Yémen: le Pakistan pourrait activer le pacte de La Mecque après les frappes houthies sur l’Arabie saoudite
Le ministre pakistanais de la Défense a averti que le pacte de La Mecque pourrait devenir opérationnel après les frappes houthies ayant blessé au moins 73 personnes en Arabie saoudite, tandis que la position de la Turquie sur une éventuelle intervention reste incertaine.
Islamabad prêt à honorer le pacte trilatéral
Le Pakistan pourrait mener des frappes aériennes contre les Houthis en réponse à leur attaque contre l’Arabie saoudite, conformément à l’accord de défense conjointe de La Mecque, si Riyad en faisait la demande. Le ministre pakistanais de la Défense, Khawaja Asif, a déclaré mardi soir que l’accord de défense trilatéral entre le Pakistan, l’Arabie saoudite et la Turquie deviendrait opérationnel en cas d’agression contre le Royaume. « Toute agression non provoquée ou tout débordement de ce qui se passe au Yémen vers l’Arabie saoudite rendra définitivement cet accord opérationnel ; il ne doit y avoir aucun doute là-dessus », a-t-il affirmé sur la chaîne Geo News, ajoutant : « Nous sommes liés par les termes et conditions de ce pacte, et nous les honorerons si le besoin s’en fait sentir ».
Des frappes ayant blessé au moins 73 personnes
Ces déclarations interviennent après des frappes menées mardi par les rebelles houthis du Yémen contre plusieurs villes du sud de l’Arabie saoudite, notamment Abha, Khamis Mushait, Jazan et Najran, faisant au moins 73 blessés selon un dernier bilan. Le Pakistan a condamné ces attaques, les qualifiant de violation flagrante de la souveraineté et de l’intégrité territoriale du Royaume saoudien. Le Premier ministre pakistanais Shehbaz Sharif les a pour sa part qualifiées d’acte « lâche » mettant en danger des vies innocentes et menaçant la paix et la sécurité régionales.
Un pacte signé en pleine crise régionale
L’accord de défense conjointe de La Mecque a été signé le 7 août 2026 par le prince héritier saoudien Mohammed ben Salmane, le président turc Recep Tayyip Erdogan et le Premier ministre pakistanais Shehbaz Sharif, dans le contexte de la guerre déclenchée le 28 février 2026 par des frappes israélo-américaines contre l’Iran.
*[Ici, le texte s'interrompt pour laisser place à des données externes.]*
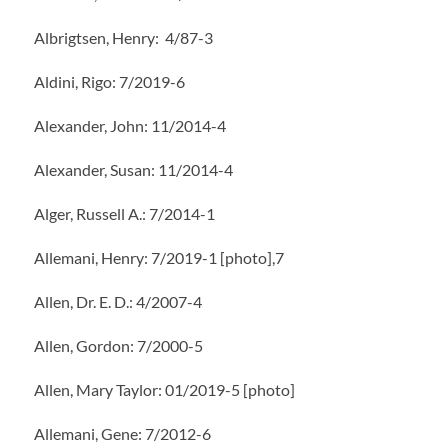
Albrigtsen, Henry: 4/87-3
Aldini, Rigo: 7/2019-6
Alexander, John: 11/2014-4
Alexander, Susan: 11/2014-4
Alger, Russell A.: 7/2014-1
Allemani, Henry: 7/2019-1 [photo],7
Allen, Dr. E. D.: 4/2007-4
Allen, Gordon: 7/2000-5
Allen, Mary Taylor: 01/2019-5 [photo]
Allemani, Gene: 7/2012-6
Le texte prévoit qu’une attaque armée contre l’un des trois signataires soit considérée comme une attaque contre l’ensemble du pacte.
La position turque encore incertaine
Si l’engagement pakistanais semble désormais assumé publiquement, la position de la Turquie reste, à ce stade, moins claire. Le président Erdogan n’a pas commenté publiquement une éventuelle activation du pacte à la suite des frappes houthies contre l’Arabie saoudite.